Finding Value at Omegle.com?

Omegele Start Chat

The New York Times recently highlighted new chat site Omegle.com in their Technology section. It’s a site we’ve been watching since it first hit the scene in March 2009. Their premise is simple: Click “Start a chat” and you’re immediately connected with a completely random person.

No logins. No terms & conditions. No warnings. Just sink or swim. The living embodiment of Mama Gump’s take on life: It’s a box of chocolates and you don’t know what you’re gonna get.

In the month or so I’ve been using Omegle I’ve spoken to an unlucky-in-love teenager in Ohio, been invited to couchsurf at an apartment in Bergen, Norway, been the guest on a “talk show” hosted by “Oprah Ricardo”, and had a variety of chats that have lasted from ten seconds to half an hour.

And I just can’t stop. Maybe it’s the thrill of the unknown, but I’m hooked, and I’m not alone. Here are a few recent Twitter remarks about Omegle:

anc__: omegle.com is the strangest site i’ve ever been to…….ever…….
Addie_Lou: CANNOT STOP OMEGLE
jaywinsthegame: god, omegle is so much effing fun.
googlygoogly: talking to some girl on omegle from north korea? is that even possible?
skankage: FUN as HELL! RT @tonylittle Oh god. Omegle.com is fantastic. You can talk to random people anonymously and make a damn fool of yourself.
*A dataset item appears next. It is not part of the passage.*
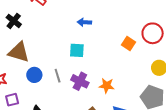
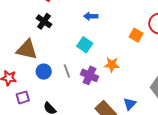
black cross: (14, 21) -> (44, 21), moved
cyan square: (77, 50) -> (85, 45), turned 35
orange star: (107, 86) -> (112, 65), moved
Being so young, the the site’s normal stats don’t show us a lot, but there’s still evidence that Omegle is touching a nerve in significant ways (all counts are as of May 11, 2009):

  • Post to Omegle.com founder Leif K-Brooks’s March 30 official Omegle blog has received 381 comments
  • Mention of Omegle on XKCD’s Blag [sic] has received 592 comments, mostly reposts of actual Omegle conversations.
  • Gawker post has 34,552 views.

It was enough press to make me take notice. There is enough promise to Omegle’s “Talk to a stranger” proposition to suggest that Omegle can become a relevant and profitable web property. But it will need to take a slow, methodical approach in growth and never deviate from the core promise of the site: At any moment, you can chat with a random stranger. This core value should never be compromised at the expense of further channel development.

What’s old is new again

Omegle is scoring big points and drawing modest crowds via organic growth. Positive mentions on trusted media are the primary drivers of traffic on the mainstream web. Visits are being driven by a curiosity factor – curiosity in a technology that is not much more than AOL’s People Connection circa 1994 (for you kids, that’s AIM before AIM was AIM, and you had to use a phone line). Instead of touting some newfangled communication platform here (such as, say, microblogging), Omegle has stripped away the technology and laid the web prostrate before us in its most raw form and in a refreshing way.

Your friends aren’t really your friends

Omegle Chat Session Ends Abruptly

Omegle Chat Session Ends Abruptly (Was it something I said?)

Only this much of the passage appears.